Monday, July 25, 2011
Turkey's Tough Lessons for Greece: Cut Spending and Retool Economy
July 25, 2011
Why can't Greece be more like Turkey?
That's what Greek Prime Minister George Papandreou asked his country's legislators late last month as he tried to herd them into voting for an austerity package that was triggering riots.
Mr. Papandreou was referring to the success that Turkey had in donning a hair shirt and recovering from a financial crisis in 2001. Now Greece is being asked by creditors to take the same kinds of austerity measures—but whether Greeks will go the distance, and whether they can recover the way Turkey did remains unclear.
Euro-zone leaders last week agreed on a second bailout package for Athens.

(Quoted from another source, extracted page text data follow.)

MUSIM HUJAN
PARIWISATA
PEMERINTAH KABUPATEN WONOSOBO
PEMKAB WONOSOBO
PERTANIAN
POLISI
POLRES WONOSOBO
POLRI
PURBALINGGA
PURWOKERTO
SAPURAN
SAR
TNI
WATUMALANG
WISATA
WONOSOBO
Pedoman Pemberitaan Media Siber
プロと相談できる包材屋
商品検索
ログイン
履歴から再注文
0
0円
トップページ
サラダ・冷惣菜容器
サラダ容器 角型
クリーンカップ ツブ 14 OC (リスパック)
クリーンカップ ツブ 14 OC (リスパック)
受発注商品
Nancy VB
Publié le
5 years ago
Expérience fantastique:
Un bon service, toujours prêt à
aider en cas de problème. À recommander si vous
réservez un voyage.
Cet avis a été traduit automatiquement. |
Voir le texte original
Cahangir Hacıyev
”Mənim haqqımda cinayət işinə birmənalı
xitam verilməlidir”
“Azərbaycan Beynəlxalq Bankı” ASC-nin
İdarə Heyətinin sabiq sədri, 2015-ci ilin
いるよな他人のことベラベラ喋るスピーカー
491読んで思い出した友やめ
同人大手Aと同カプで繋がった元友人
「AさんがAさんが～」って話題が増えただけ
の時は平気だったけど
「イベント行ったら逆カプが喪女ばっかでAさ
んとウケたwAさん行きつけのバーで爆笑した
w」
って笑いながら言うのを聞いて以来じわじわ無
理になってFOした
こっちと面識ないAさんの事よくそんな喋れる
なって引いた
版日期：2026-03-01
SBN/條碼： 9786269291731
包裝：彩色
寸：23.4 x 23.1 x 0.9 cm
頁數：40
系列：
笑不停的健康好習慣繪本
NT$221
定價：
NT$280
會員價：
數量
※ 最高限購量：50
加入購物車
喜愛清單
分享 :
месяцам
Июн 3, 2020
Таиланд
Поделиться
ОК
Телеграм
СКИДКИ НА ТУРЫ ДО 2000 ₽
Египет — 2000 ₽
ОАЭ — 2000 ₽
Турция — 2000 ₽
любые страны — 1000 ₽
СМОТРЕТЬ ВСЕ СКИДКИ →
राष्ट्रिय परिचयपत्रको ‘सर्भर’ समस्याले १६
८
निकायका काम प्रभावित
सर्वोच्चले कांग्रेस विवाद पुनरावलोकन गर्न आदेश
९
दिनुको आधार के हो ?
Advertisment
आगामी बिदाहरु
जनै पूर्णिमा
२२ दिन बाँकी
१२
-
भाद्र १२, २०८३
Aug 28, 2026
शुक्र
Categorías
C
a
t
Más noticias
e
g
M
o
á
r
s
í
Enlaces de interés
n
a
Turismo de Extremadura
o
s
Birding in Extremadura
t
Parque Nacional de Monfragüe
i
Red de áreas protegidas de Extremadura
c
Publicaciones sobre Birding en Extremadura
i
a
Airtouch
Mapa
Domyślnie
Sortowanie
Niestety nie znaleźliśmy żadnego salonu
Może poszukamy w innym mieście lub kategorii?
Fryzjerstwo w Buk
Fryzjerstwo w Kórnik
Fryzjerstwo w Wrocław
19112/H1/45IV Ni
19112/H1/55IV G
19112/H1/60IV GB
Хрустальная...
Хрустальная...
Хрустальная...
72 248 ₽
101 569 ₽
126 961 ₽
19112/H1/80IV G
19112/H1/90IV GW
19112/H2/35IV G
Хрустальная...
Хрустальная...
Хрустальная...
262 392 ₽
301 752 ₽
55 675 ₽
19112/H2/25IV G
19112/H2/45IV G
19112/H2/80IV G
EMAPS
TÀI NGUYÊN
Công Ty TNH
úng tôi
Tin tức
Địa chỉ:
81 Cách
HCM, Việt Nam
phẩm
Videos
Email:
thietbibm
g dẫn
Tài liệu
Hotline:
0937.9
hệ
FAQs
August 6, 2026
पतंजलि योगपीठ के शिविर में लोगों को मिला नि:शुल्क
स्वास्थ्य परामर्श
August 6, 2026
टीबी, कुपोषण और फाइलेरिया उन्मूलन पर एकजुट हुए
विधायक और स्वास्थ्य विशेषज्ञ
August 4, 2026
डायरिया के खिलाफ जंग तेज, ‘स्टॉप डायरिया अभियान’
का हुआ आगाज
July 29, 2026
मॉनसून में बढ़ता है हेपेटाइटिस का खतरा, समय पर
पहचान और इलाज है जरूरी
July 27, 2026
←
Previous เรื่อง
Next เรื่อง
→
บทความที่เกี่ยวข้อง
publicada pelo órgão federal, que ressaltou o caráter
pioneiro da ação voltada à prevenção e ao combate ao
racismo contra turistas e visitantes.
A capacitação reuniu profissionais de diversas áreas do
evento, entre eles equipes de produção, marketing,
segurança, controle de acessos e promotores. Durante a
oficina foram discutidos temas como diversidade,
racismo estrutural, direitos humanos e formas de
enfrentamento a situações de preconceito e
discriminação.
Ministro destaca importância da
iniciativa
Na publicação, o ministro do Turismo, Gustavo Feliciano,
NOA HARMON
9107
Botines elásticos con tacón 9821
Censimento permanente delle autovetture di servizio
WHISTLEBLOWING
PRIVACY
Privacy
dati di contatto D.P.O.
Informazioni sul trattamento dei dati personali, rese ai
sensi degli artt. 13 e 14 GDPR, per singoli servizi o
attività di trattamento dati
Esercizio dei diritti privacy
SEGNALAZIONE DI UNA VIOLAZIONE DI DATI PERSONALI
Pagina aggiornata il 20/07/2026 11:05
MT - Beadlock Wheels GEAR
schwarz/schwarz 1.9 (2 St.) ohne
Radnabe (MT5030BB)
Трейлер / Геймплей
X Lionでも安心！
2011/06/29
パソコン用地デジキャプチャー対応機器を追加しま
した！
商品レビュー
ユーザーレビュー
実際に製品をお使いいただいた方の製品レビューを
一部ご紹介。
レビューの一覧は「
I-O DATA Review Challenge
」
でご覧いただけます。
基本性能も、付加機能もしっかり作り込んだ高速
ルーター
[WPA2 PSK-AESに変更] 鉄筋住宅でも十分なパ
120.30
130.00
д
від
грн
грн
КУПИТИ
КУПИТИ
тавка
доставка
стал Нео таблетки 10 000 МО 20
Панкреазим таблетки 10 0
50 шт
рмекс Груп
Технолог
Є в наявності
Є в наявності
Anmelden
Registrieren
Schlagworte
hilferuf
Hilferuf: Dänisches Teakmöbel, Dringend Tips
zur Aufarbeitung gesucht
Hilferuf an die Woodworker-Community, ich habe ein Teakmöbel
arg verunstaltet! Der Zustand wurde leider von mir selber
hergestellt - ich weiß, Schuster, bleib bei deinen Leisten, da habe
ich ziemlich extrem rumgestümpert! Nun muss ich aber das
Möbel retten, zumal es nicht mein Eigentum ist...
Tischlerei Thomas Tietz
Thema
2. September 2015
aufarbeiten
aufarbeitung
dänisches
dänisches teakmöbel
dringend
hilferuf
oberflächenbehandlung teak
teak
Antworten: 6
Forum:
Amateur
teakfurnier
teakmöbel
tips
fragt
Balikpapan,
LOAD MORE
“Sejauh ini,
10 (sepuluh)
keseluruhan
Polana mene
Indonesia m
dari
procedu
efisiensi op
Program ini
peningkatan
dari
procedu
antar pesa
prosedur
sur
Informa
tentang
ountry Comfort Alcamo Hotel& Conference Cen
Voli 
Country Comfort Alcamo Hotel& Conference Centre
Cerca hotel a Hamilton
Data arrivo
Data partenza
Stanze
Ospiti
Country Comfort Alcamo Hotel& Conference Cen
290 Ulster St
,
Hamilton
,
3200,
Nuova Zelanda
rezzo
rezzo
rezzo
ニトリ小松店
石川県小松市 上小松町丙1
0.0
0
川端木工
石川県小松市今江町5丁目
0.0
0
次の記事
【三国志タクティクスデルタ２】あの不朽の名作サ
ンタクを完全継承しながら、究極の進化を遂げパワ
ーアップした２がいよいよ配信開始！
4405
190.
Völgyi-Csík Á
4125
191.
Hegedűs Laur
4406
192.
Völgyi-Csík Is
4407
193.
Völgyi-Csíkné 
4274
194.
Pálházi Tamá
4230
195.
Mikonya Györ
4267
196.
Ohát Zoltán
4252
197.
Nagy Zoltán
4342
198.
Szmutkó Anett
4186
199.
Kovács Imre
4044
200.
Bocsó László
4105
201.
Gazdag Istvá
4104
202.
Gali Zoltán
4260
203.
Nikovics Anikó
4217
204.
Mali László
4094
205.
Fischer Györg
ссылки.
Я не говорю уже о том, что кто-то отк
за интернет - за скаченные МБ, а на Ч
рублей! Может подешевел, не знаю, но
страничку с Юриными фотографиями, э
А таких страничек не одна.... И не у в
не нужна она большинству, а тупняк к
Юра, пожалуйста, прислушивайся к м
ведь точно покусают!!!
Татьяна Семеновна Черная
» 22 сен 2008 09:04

On Monday, Greek Finance Minister Evangelos Venizelos will meet with International Monetary Fund chief Christine Lagarde in Washington. The IMF estimates Greece will need more than €100 billion ($140 billion) in additional funding into 2014 beyond an existing €110 billion joint European Union/IMF program.
"Why can't we do what our neighbors the Turks have done?" Mr. Papandreou asked the Greek parliament.
According to Kemal Dervis, Turkey's former economy minister who designed Turkey's recovery plan in 2001, the answer is that Greece also can recover. But there is at least one huge difference in the tools at the disposal of the two countries: Greece can't cut interest rates and allow its currency to devalue, because unlike Turkey, Greece is part of the euro zone.